What is Christ-like love? Well, please remember the saying “As I have loved you, love one another.” Think about it. What kind of love did Jesus give to those around him? It was unconditional love. It was a love where he was willing to give all that he had for his brothers and sisters. Not only then, but those who came before him and those who came after.
We are not expected to sacrifice ourselves like he did and it would not be accepted because we are not able to do so. We are not begotten of our Heavenly Father. We are not perfect. Jesus was. But, he did teach us many wonderful things and the one that we can use to change the world is to love unconditionally. We can love those who are not perfect and have difficulties in spite of those difficulties.
My family has taught me this kind of love and I am grateful to them for it. As you know, my family is quite dynamic. The ones who taught me this love were an ex-husband who taught me that I could love someone and walk away from them to protect myself and their soul, my daughter who joined the Army(which can be quite frightening to any parent), my oldest son who decided that he was gay and has been living the lifestyle, and my youngest son who gave me a very difficult time just before I encouraged him to move out on his own. I found that I have the ability to love each of these people in my life without having to love their choices.
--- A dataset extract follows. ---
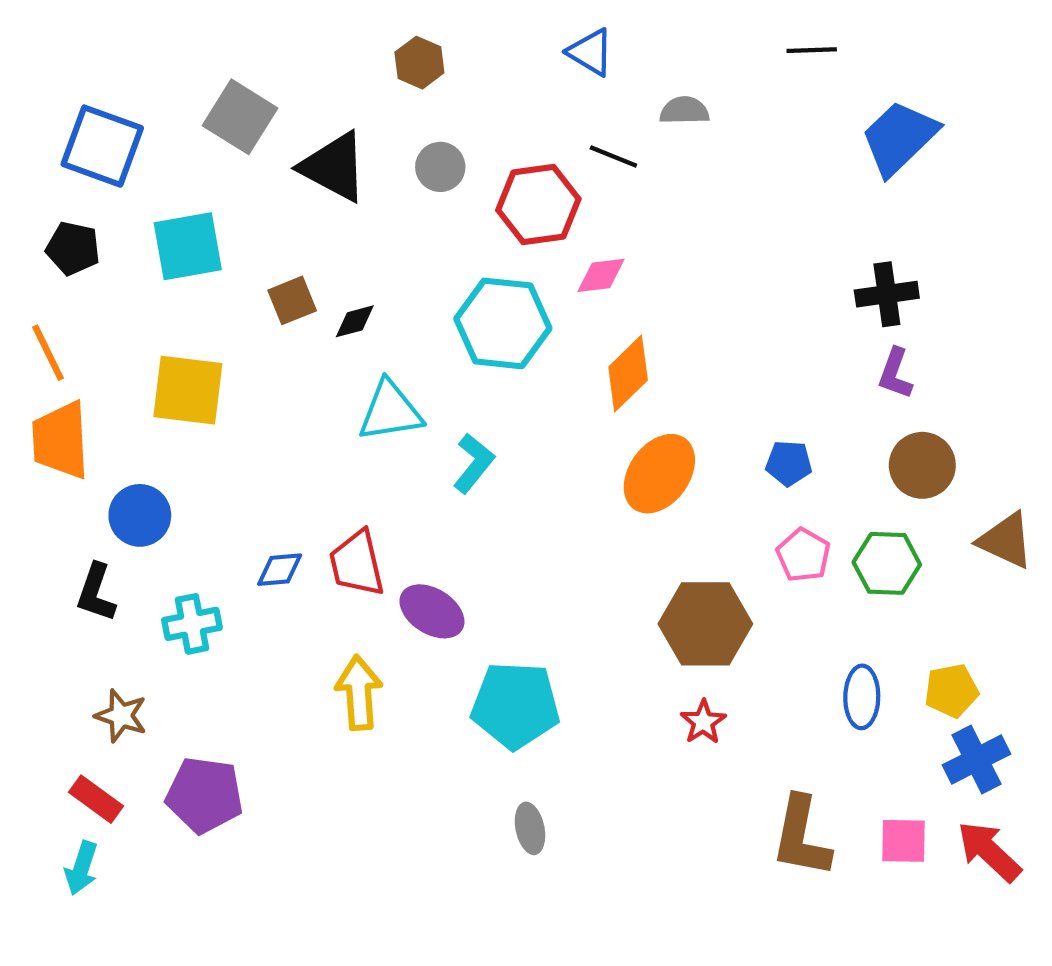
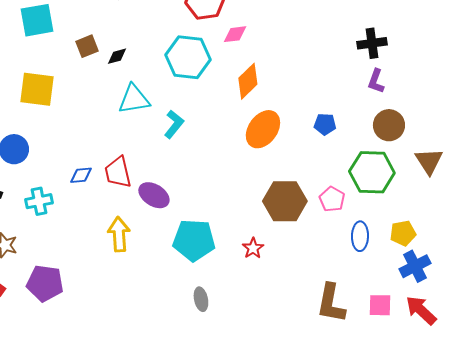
brown triangle: (1006, 540) -> (429, 161), turned 32
pink pentagon: (803, 555) -> (332, 199), moved
green hexagon: (887, 563) -> (372, 172), size x1.4
red star: (703, 722) -> (253, 248), moved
Spencer W. Kimball said, “For many years I saw a strong man carry his tiny, emaciated, arthritic wife to meetings and wherever she could go. There could be no sexual expression. Here was a selfless indication of affection. I think that is pure love.” I was in a ward where I saw more physical and emotionally challenged people than in any other ward. One couple that I saw was the organist. She guides her husband in and gently sits him down on the front pew by her. After the sacrament was passed, she would then guide him out for a short time before she brings him back for the rest of the meeting. There is a gentleness that I see in her eyes and a trust that I see in his body. I am glad that I have the opportunity to see this in my life experiences. I have a chance to see many variations of Christ-like love on a daily basis and I am truly blessed for this.
May we all have a chance to encourage it in our hearts as well as see it in others.